A.    Latar Belakang Masalah
Shalat  tarawih  hanya  disyariatkan  di  dalam  bulan Ramadhan.  Di  luar  Ramadhan,  tidak  disyariatkan  shalat tarawih. Meski pun seseorang melakukan shalat sunnah pada malam hari, namun kalau bukan di dalam bulan Ramadhan, namanya  bukan  tarawih,  melainkan  sekedar  shalat  malam atau tahajjud.
Tarawih Bukan Tahajjud
Rasulullah  SAW  tiap  malam  secara  rutin  mengerjakan shalat tahajjud, baik di dalam bulan Ramadhan maupun di luar  bulan  Ramadhan.  Namun  di  luar  shalat-shalat malamnya  itu,  secara  khusus  di  malam  bulan  Ramadhan beliau  mengerjakan  satu  jenis  shalat  sunnah  khususu  dan unik, yang kemudian disebut dengan shalat tarawih.

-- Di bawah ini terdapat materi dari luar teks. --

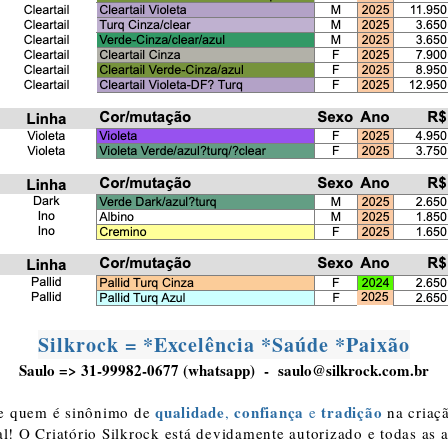
Silkrock = *Excelência *Saúde *Paixão
Saulo => 31-99982-0677 (whatsapp) -
saulo@silkrock.com.br
qualidade
confiança
tradição
e quem é sinônimo de
,
e
na criaçã
l! O Criatório Silkrock está devidamente autorizado e todas as 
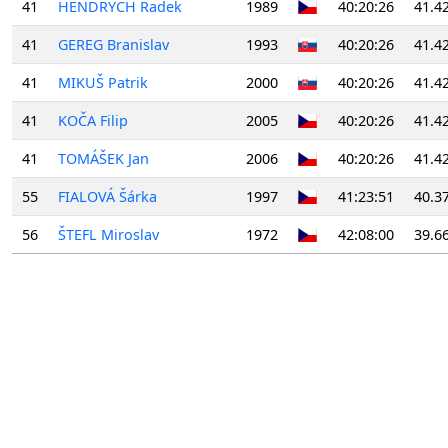
41
HENDRYCH Radek
1989
40:20:26
41.4
41
GEREG Branislav
1993
40:20:26
41.4
41
MIKUŠ Patrik
2000
40:20:26
41.4
41
KOČA Filip
2005
40:20:26
41.4
41
TOMÁŠEK Jan
2006
40:20:26
41.4
55
FIALOVÁ Šárka
1997
41:23:51
40.3
56
ŠTEFL Miroslav
1972
42:08:00
39.6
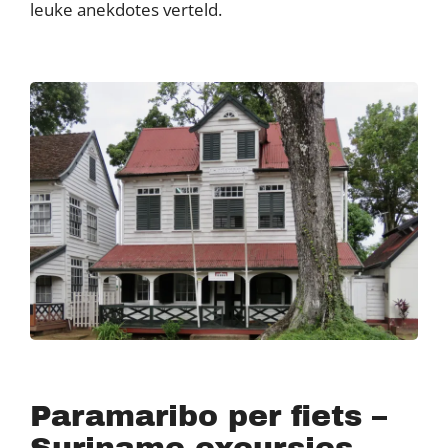
leuke anekdotes verteld.
Paramaribo per fiets –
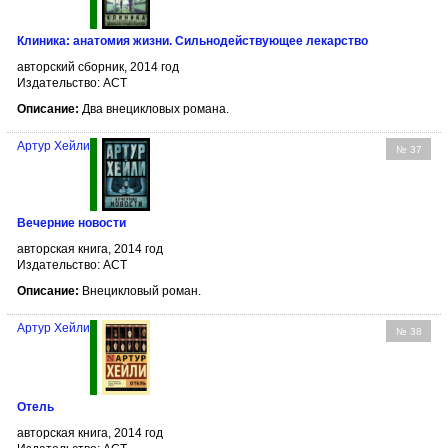
Клиника: анатомия жизни. Сильнодействующее лекарство
авторский сборник, 2014 год
Издательство: АСТ
Описание:
Два внецикловых романа.
Артур Хейли
№ 37
Вечерние новости
авторская книга, 2014 год
Издательство: АСТ
Описание:
Внецикловый роман.
Артур Хейли
№ 38
Отель
авторская книга, 2014 год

Perbedaan  paling  signifikan  antara  shalat  tarawih dengan tahajjud adalah pada bulannya. Shalat tarawih hanya dilakukan  di  malam  bulan  Ramadhan,  sedangkan  shalat tahajjud  dikerjakan  kapan  saja,  baik  di  dalam  bulan
Ramadhan atau di luar bulan Ramadhan. Selain  itu,  shalat  tarawih  dikerjakan  di  awal  malam bergandengan  dengan  shalat  Isya’,  yang  dicontohkan  oleh Nabi  SAW  secara  berjamaah  di  masjid.  Sedangkan  shalat tahajjud dikerjakan di akhir malam setelah bangun dari tidur, lebih  sering  beliau  mengerjakannya  secara  sendirian  di rumah  beliau,  walau  pun  ada  riwayat  pernah  dilakukan dengan berjamaah di masjid.
Waktu  yang  paling  utama  untuk  melaksanakan  shalat malam atau tahajjud ini adalah sepertiga malam terakhir atau menjelang  fajar. 

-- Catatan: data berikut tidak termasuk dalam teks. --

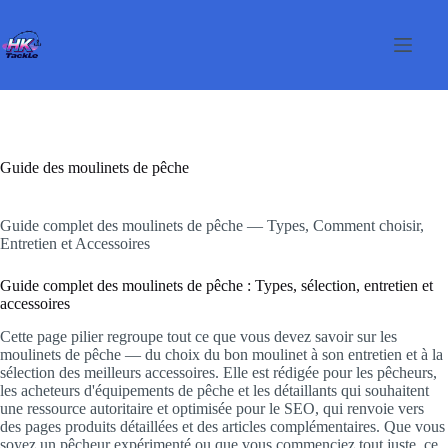
Passer
au
contenu
Guide des moulinets de pêche
Guide complet des moulinets de pêche — Types, Comment choisir,
Entretien et Accessoires
Guide complet des moulinets de pêche : Types, sélection, entretien et
accessoires
Cette page pilier regroupe tout ce que vous devez savoir sur les
moulinets de pêche — du choix du bon moulinet à son entretien et à la
sélection des meilleurs accessoires. Elle est rédigée pour les pêcheurs,
les acheteurs d'équipements de pêche et les détaillants qui souhaitent
une ressource autoritaire et optimisée pour le SEO, qui renvoie vers
des pages produits détaillées et des articles complémentaires. Que vous
soyez un pêcheur expérimenté ou que vous commenciez tout juste, ce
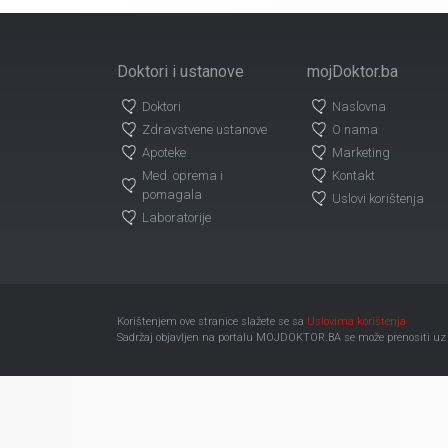
Doktori i ustanove
mojDoktor.ba
Doktori
Naslovna
Zdravstvene ustanove
O nama
Apoteke
Marketing
Med. oprema i
Kontakt
pomagala
Uslovi korištenja
Laboratorije
Korištenjem ove stranice slažete se sa
Uslovima korištenja
Sadržaj objavljen na portalu MOJDOKTOR.BA se može prenositi uz ob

B.     Tujuan Penulisan adalah :

  1. Penulisan makalah ini bertujuan untuk mendeskripsikan tentang  Eksistensi Solat tarawih
  2. Untuk menjelaskan Rakaat sholat tarawih menurut hadist sohih Nabi Muhammad SAW.

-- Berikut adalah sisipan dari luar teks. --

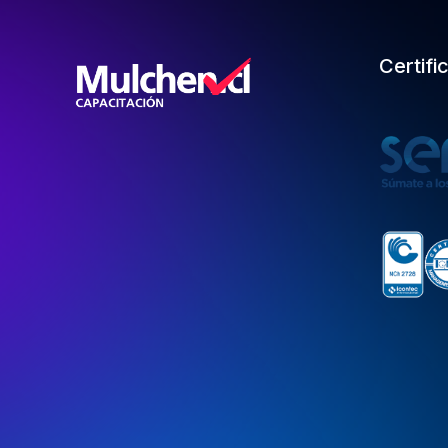
Certifi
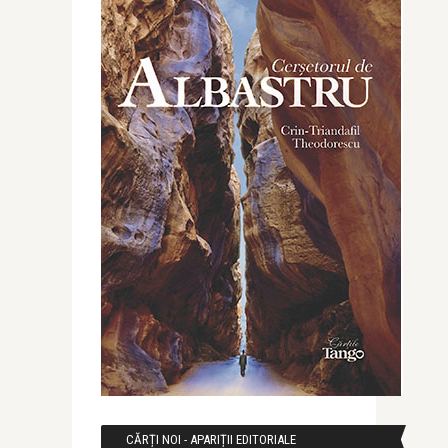
CĂRȚI NOI - APARIȚII EDITORIALE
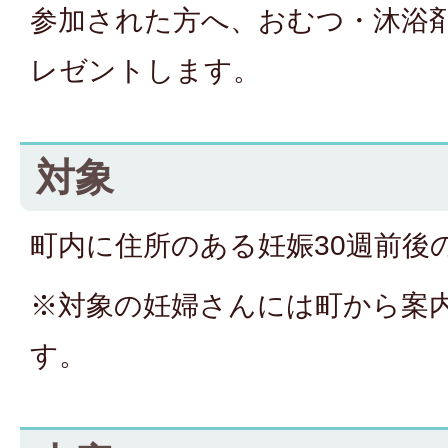
参加された方へ、おむつ・沐浴
レゼントします。
対象
町内に住所のある妊娠30週前後
※対象の妊婦さんには町から案
す。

C.    Manfaat Penulisan adalah :
  1. Penulisan makalah ini diharapkan dapat menambah khasana keilmuan Islam khususnya tentang Shalat tarawih .
  2. Juga dapat dimanfaatkan untuk menambah pengetahuan dan dapat memberikan dorongan kepada kita semua Umat Muslimin & Muslimat dalam memperbanyak Ibadah dibulan Romadhon diantaranya sholat tarawih dengan tuntunan Rosulullah yang telah disabdakan pada beberapa hadist Sohihnya.


 BAB II
PEMBAHASAN
 A.    Pengertian Sholat Tarawi
Secara bahasa, kata tarawih (تراويح) adalah bentuk jama' dari  bentuk  tunggalnya,  yaitu  tarwihah  (ترويحة) Maknanya secara bahasa adalah istirahat. Tapi yang dimaksud adalah duduk  dengan  jeda  waktu  agak  lama  di  antara  rangkaian rakaat-rakat shalat itu. Secara  syariah,  shalat  tarawih  adalah  :  shalat  sunnah yang hanya dilakukan pada malam bulan Ramadhan, dengan dua-dua  rakaat,  dimana  para  ulama  berbeda  pendapat tentang jumlahnya.[1]
Shalat  tarawih  dikenal  sebagai  shalat  yang  dilakukan pada  malam  bulan  Ramadhan.  Dahulu  Rasulullah  SAW pernah melakukannya di masjid bersama dengan beberapa shahabat.  Namun  pada  malam  berikutnya,  jumlah  mereka menjadi  bertambah  banyak.  Dan  semakin  bertambah  lagi pada malam berikutnya. Sehingga kemudian Rasulullah SAW memutuskan untuk tidak  melakukannya  di  masjid  bersama  para  shahabat. Alasan  yang  dikemukakan  saat  itu  adalah  takut  shalat tarawih itu diwajibkan. Karena itu kemudian mereka shalat sendiri-sendiri. 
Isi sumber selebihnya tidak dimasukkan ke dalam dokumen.